§ **Problem requirements**: Scan each line of the records for the word "euros" and extract the ones that have it.

(Saved data entries)
= Beginning of Section =
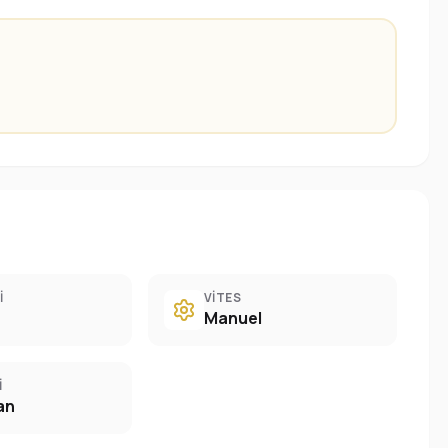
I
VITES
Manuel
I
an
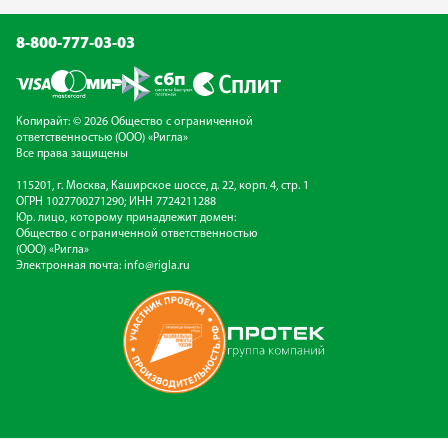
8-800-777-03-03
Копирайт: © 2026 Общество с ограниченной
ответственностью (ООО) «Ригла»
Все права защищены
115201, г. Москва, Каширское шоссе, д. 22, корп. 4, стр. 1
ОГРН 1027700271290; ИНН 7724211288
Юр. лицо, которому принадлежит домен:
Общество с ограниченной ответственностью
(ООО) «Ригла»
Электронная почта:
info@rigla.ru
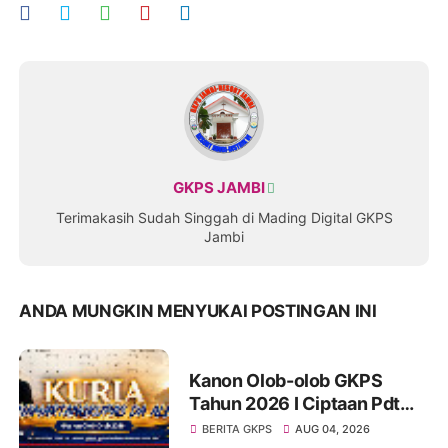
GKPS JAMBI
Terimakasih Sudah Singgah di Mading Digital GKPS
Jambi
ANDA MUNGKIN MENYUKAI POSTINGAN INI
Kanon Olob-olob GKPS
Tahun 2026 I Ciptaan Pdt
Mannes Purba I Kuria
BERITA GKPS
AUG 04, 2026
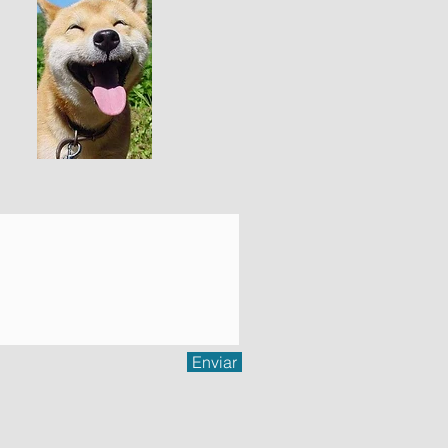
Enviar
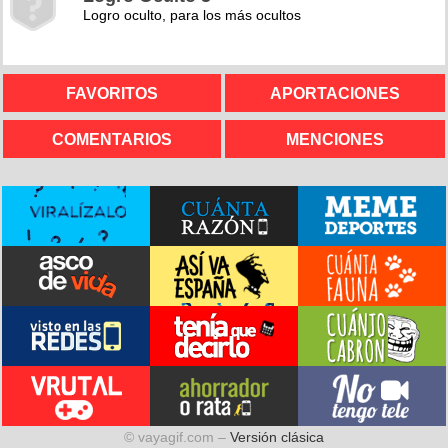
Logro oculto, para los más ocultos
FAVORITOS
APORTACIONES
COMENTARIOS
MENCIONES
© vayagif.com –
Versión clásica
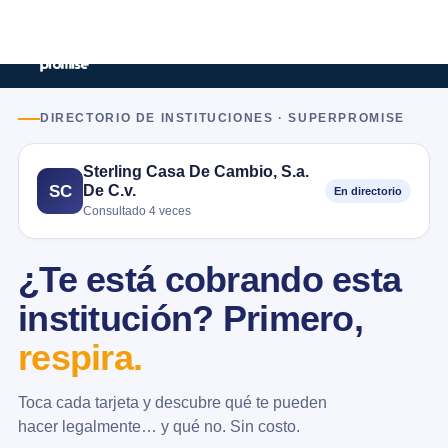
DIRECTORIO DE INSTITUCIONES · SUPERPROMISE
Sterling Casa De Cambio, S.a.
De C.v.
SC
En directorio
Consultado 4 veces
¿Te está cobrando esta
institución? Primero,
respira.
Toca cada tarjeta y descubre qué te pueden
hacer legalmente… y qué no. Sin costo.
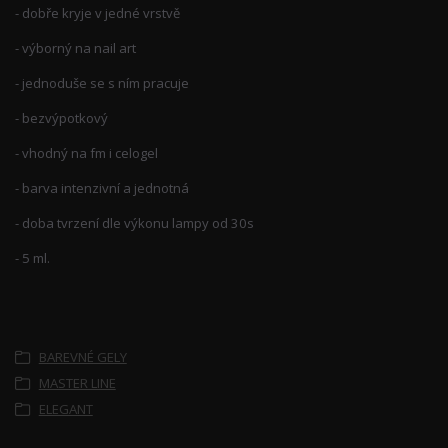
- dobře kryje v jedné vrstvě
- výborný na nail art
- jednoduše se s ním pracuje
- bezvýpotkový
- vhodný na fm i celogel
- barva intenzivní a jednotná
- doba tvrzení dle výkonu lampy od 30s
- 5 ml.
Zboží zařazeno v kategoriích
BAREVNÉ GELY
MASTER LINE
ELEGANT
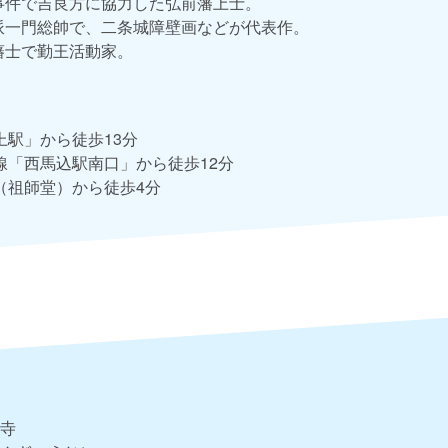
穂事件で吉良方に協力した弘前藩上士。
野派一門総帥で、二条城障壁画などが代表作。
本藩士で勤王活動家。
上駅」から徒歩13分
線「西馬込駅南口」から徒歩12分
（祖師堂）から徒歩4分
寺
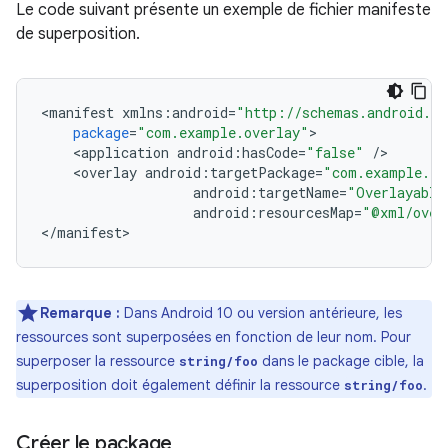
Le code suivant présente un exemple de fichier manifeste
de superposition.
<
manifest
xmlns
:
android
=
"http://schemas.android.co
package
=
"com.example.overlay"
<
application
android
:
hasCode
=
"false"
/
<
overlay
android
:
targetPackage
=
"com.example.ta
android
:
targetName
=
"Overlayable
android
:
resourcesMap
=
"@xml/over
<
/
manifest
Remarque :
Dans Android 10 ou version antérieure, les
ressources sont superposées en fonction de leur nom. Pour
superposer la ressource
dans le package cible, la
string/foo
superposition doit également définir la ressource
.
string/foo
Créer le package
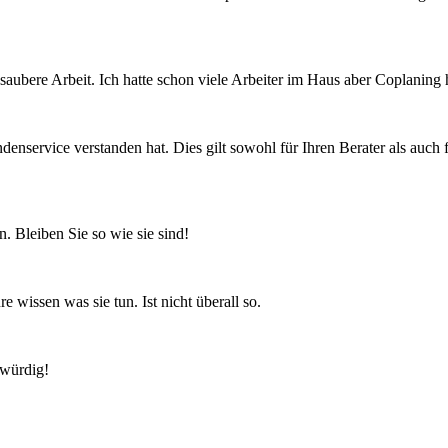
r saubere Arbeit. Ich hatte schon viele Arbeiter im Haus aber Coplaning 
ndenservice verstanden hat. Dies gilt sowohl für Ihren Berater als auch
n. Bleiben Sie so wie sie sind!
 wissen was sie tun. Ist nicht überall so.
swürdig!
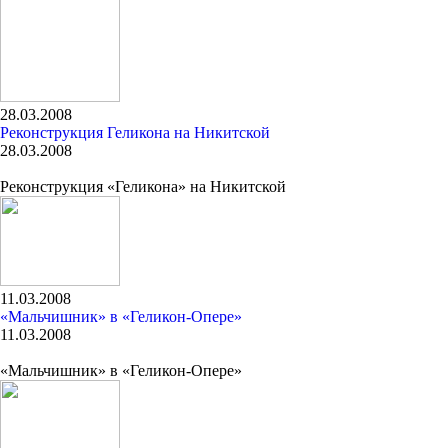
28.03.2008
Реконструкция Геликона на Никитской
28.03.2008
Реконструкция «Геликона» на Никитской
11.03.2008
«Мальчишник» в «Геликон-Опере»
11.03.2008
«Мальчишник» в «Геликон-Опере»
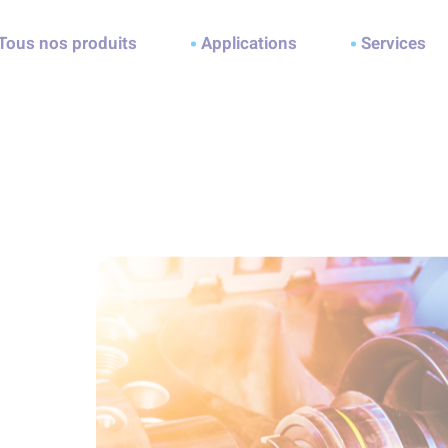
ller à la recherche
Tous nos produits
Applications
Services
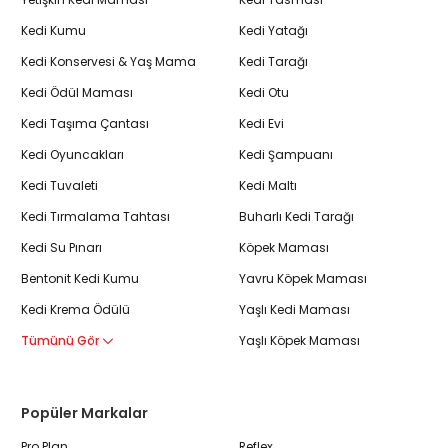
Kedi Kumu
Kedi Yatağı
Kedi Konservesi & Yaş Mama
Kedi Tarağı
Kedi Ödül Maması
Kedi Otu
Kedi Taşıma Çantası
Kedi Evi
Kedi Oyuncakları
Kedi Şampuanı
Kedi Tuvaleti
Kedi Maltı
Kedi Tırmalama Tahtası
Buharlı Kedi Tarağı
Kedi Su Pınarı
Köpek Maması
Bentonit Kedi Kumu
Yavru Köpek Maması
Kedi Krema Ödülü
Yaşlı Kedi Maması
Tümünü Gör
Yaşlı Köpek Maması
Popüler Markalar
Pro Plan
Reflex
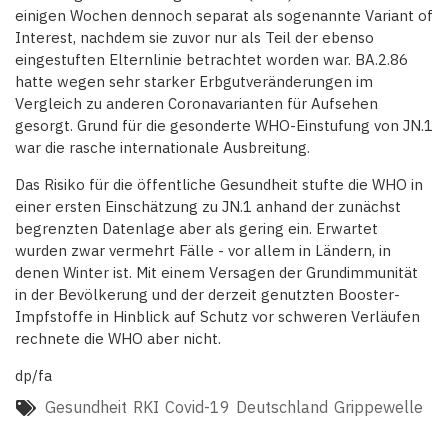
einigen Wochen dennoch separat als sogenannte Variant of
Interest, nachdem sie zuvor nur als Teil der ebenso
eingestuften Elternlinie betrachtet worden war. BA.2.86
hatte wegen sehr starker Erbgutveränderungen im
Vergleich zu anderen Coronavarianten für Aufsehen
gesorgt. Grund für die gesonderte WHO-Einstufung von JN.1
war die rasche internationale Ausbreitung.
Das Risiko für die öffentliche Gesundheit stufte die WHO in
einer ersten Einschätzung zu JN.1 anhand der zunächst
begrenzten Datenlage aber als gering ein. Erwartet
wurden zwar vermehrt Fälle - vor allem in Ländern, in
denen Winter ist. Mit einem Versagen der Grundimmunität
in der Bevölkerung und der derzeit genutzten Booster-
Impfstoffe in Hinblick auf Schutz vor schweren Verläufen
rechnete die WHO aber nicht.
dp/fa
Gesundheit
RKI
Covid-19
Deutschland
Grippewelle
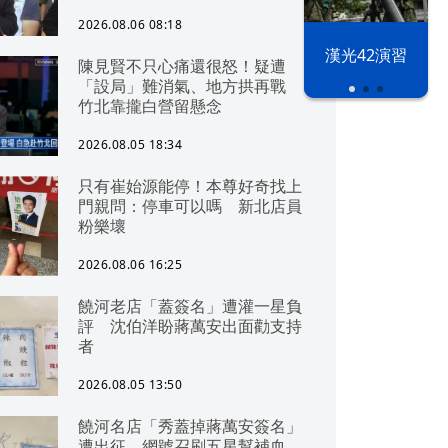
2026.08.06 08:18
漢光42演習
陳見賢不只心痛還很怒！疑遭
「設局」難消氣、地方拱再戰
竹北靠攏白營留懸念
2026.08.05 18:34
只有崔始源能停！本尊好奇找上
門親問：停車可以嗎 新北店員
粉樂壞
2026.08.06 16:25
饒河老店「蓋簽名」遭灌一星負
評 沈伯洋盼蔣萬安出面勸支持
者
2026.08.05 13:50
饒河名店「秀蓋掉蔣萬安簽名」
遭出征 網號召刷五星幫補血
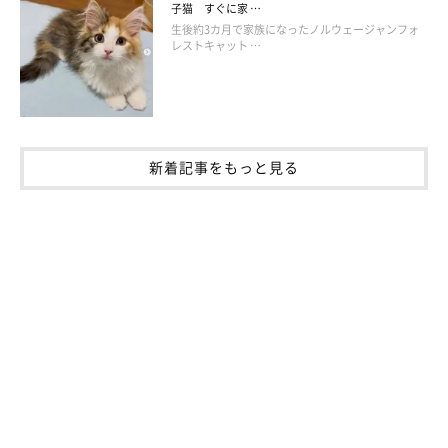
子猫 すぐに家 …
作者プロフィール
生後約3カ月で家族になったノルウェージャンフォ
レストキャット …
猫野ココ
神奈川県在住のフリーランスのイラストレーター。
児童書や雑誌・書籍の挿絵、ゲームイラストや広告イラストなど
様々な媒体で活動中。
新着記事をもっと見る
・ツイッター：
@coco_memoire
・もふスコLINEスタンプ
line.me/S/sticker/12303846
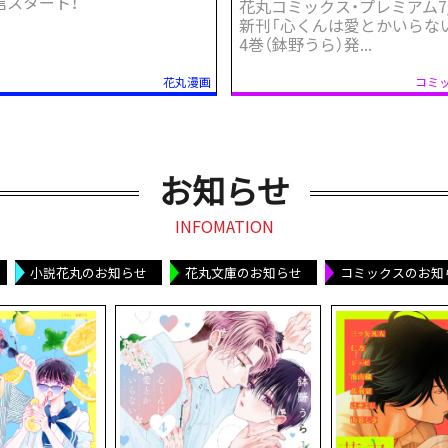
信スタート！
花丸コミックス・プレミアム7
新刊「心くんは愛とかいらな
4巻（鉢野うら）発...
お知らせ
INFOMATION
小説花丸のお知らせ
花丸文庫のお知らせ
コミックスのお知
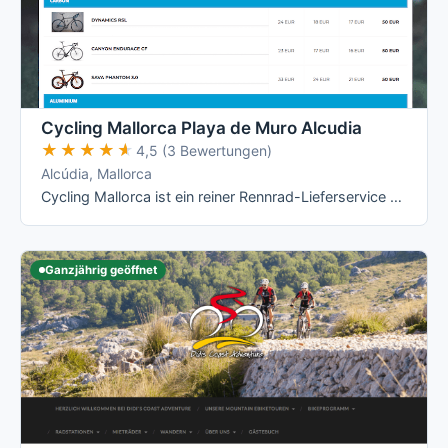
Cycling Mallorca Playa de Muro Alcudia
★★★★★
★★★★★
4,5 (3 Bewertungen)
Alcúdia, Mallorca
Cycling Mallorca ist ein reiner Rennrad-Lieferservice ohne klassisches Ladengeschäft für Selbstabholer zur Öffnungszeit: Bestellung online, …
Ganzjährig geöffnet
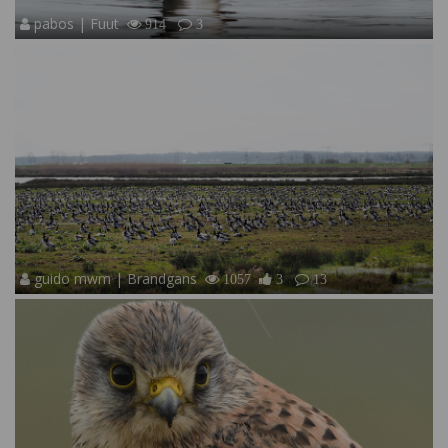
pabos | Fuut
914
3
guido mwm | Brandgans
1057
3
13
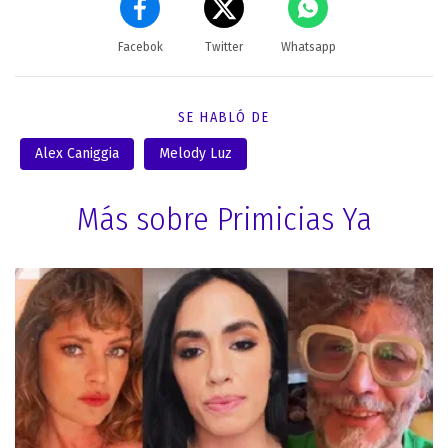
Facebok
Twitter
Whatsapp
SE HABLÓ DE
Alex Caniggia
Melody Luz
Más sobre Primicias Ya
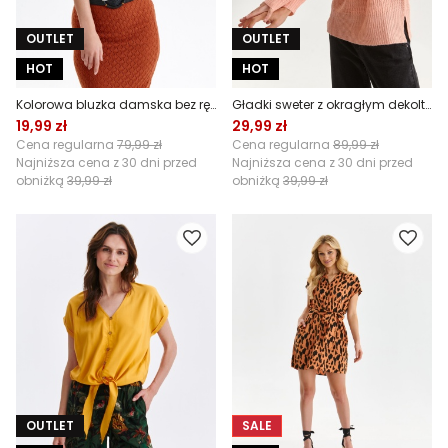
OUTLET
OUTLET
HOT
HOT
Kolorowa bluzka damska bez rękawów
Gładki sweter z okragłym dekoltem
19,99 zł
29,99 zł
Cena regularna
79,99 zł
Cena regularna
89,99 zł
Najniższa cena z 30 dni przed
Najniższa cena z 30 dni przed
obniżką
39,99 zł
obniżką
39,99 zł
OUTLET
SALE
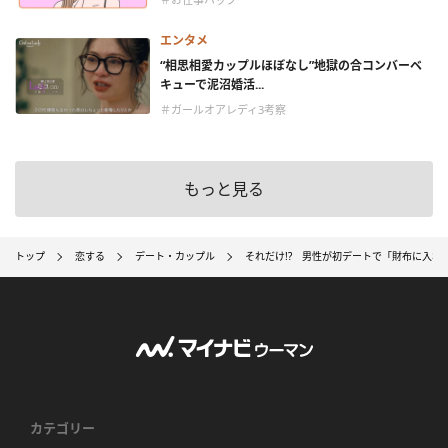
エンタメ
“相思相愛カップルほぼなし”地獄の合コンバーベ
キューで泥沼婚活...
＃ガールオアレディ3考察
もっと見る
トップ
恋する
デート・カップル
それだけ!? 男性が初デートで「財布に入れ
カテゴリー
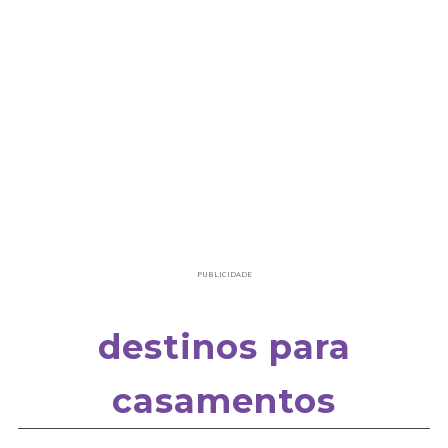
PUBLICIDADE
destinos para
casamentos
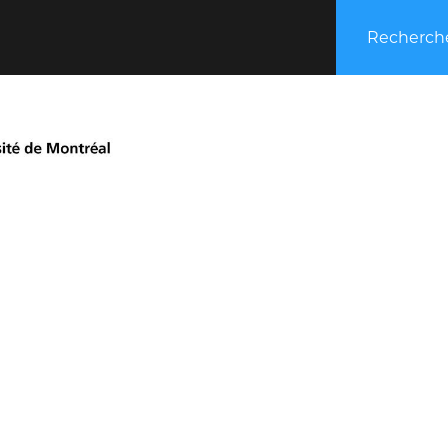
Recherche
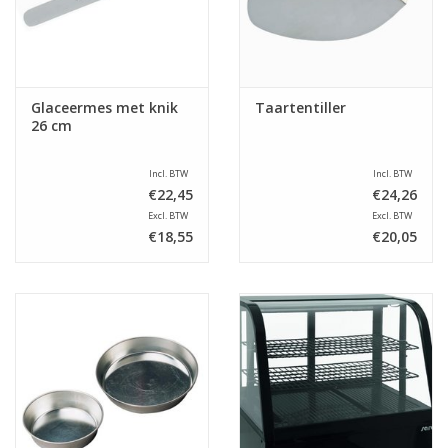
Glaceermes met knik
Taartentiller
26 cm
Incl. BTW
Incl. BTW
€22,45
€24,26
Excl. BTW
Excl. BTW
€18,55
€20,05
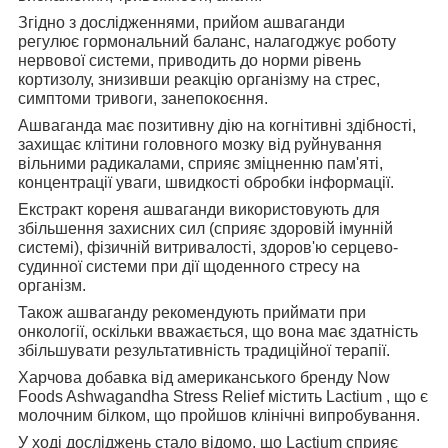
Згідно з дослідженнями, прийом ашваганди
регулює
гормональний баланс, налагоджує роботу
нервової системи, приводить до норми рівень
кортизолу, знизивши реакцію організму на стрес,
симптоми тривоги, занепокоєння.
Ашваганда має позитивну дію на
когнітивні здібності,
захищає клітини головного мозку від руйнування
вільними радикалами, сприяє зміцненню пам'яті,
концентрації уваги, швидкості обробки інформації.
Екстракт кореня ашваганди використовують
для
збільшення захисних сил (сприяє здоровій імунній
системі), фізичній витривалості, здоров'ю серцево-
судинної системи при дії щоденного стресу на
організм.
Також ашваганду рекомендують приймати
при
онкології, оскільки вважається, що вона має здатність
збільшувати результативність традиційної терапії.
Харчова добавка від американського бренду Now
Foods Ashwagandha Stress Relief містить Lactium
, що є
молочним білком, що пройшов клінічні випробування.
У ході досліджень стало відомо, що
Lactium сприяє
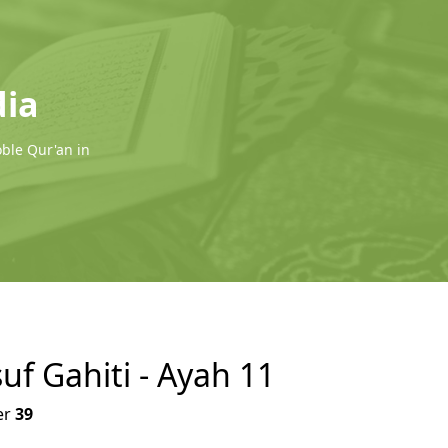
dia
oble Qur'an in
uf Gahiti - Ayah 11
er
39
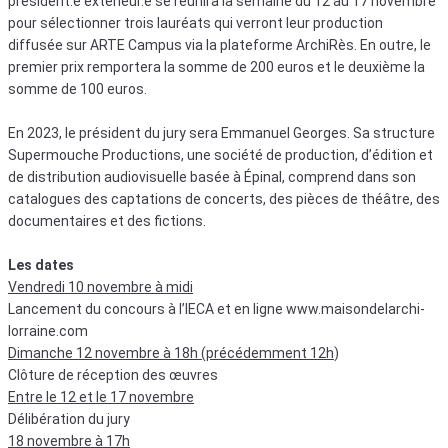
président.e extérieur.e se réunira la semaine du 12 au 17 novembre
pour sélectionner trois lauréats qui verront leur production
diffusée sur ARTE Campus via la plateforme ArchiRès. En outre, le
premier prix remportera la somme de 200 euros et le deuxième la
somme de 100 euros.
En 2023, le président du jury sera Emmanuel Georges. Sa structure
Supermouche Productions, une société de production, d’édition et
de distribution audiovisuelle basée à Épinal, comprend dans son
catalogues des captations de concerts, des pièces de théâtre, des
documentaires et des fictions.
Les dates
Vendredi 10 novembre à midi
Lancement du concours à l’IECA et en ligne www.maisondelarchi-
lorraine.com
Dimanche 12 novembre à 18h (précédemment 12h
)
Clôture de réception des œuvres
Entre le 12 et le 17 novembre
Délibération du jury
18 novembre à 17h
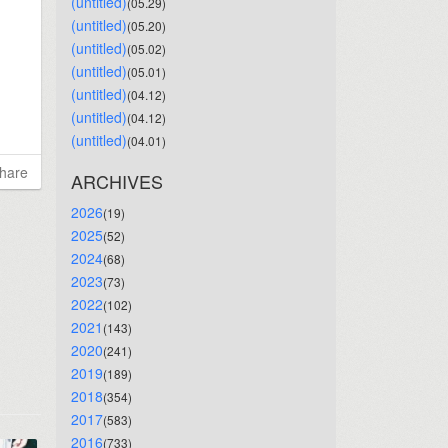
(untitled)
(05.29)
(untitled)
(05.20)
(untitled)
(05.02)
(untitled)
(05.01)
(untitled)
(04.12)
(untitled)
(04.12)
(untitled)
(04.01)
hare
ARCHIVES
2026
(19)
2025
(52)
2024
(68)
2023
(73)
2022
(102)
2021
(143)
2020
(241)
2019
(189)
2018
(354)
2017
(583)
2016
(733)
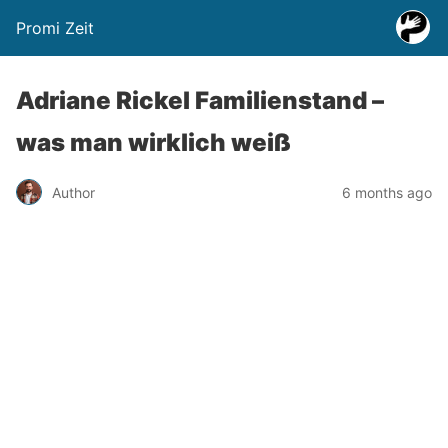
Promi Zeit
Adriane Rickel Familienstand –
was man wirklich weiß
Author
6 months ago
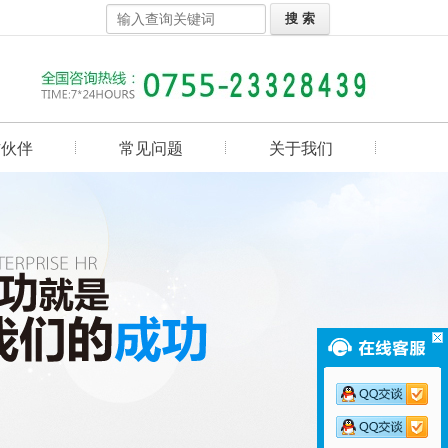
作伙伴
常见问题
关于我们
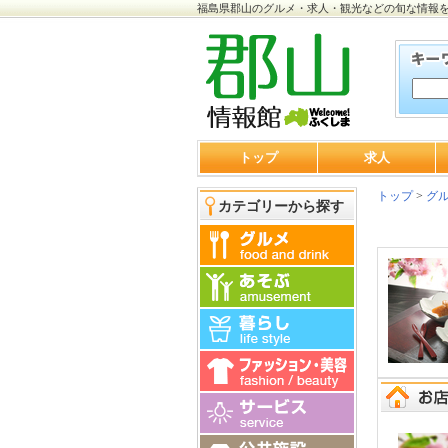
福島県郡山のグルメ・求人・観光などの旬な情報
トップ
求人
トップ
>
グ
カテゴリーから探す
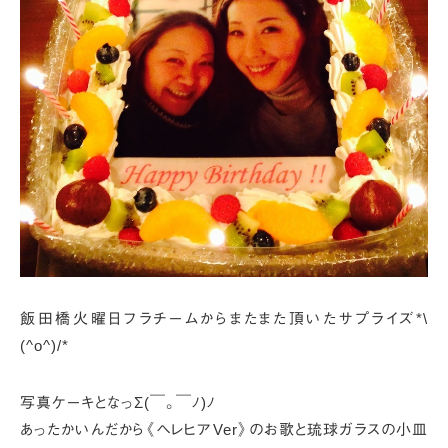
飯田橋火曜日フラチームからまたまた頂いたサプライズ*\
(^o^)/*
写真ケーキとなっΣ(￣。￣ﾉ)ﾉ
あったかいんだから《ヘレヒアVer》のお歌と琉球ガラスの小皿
= End of Section =
§ **Your solution**:
premier prix remportera la somme de 200 euros et le deuxième la
somme de 100 euros.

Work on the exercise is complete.